The illegal, offshore sportsbook Bovada released a March Madness prop with perfect bracket odds so awful that it should be described as nothing short of predatory. It’s the latest example of why Americans deserve legal sports betting options with sportsbooks that are regulated and provide consumer protections when regulated properly. When you see this horrendous prop, you may even laugh at how ridiculously terrible the offered odds are.
Full disclosure: TheLines.com is an affiliate of several legal sportsbooks, but it has always been our staff’s mission to educate novice bettors to use the array of legal options in their states to maximize promos at sign up and shop for the best odds in order to increase their chances of winning. One of our primary goals is to never give our audience anything but the best available odds across sportsbooks.
Predatory Bovada March Madness Prop
The cringe-worthy prop Bovada offered was 50-1 odds for somebody to have a perfect bracket in 2023. It was also only a one-way market that didn’t allow anybody to bet that there wouldn’t be a perfect bracket. Many reputable sportsbooks will provide two-way markets on yes-no props.
This is now the part of the show where we remind you that the odds of a perfect bracket are 1 in 9.2 QUINTILLION. In case that doesn’t translate, here it is in full number form: 1 in 9,200,000,000,000,000,000. It is about 1/4 of the miles we are away from the Carina Nebula, which takes 7,600 years to reach. Now, a perfect bracket is not exactly 1 in 9.2 quintillion. That would only be the case if every game was a coin flip, but it’s at least a starting point.
Bovada’s greedy offering of 50-1 implies a 2% chance of a perfect bracket somewhere this year. So let’s take these marauding March Madness malcontents at face value for a moment. According to the American Gaming Association, roughly 70 million brackets are filled out each year. So this bet is really 50-1 odds for any of those 70 million to have a perfect bracket. So, 70 million bullets at a 1-in-9.2 quintillion chance. Maybe fewer, since some might be identical brackets.
Again, perfect bracket odds are not actually 1-in-9.2 quintillion since every game is not a true 50-50 coin flip. But yeah, 50-1? Still terrible. For what it’s worth, BetMGM is giving away $10 million if you do the unthinkable and have a perfect bracket. You won’t, but they’ll still give you $100,000 for the best bracket.
Why We Need Legal, Regulated Sports Betting
I can just picture the rapacious rookie that posted this prop somewhere across the ocean laughing like an evil movie villain at the poor souls who think they are betting a fun college basketball longshot. And these offshore sportsbooks can post these voraciously victimizing advantages because there are no laws, rules or regulations telling them they cannot.
Just today, Barstool Sportsbook operating in Massachusetts was pressured to remove “Can’t Lose” language from its app after regulators became aware of it. The concerns were some sports bettors would not understand it was meant to be tongue-in-cheek and not to be taken literally.

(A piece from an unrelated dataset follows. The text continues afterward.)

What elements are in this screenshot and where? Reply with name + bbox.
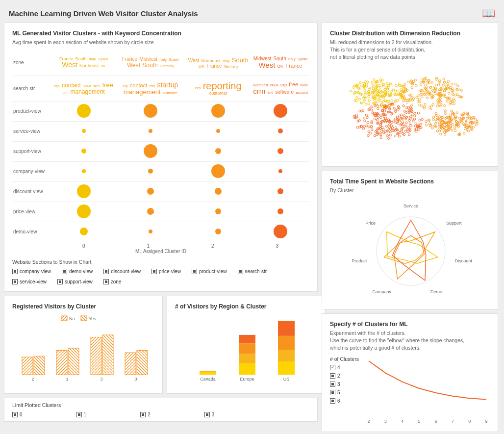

Whatever your opinion is of that marketing tactic, consumer protections won the day. It would never have been taken down without government oversight of these legal, American sportsbooks.
States that have not legalized sports betting yet, with politicians and lobbyists citing morality issues as reasons against it, should consider the digital age we live in. So many sports fans in your state are already betting on sports online, some not knowing the sportsbook they are using is illegal, because some offshores even have the fearlessness to put a reference to the U.S. in their name or marketing. There are no consumer protections for those citizens, no advertised outlets to help problem gamblers, and no additional tax revenue to support other worthy causes in need of funding in your state.
If elected officials in states without legal sports betting are worried about sports fans putting a few bucks on this week’s college basketball games, they should consider changing their minds. Many of those same states are busy running Powerball ads telling their citizens to buy a ticket with a jackpot offering 292 million-to-1 odds. Meanwhile, predatory unregulated sportsbooks reap from their citizens’ pockets, untaxed and unchecked. There’s no good reason for it, and this is the latest example why.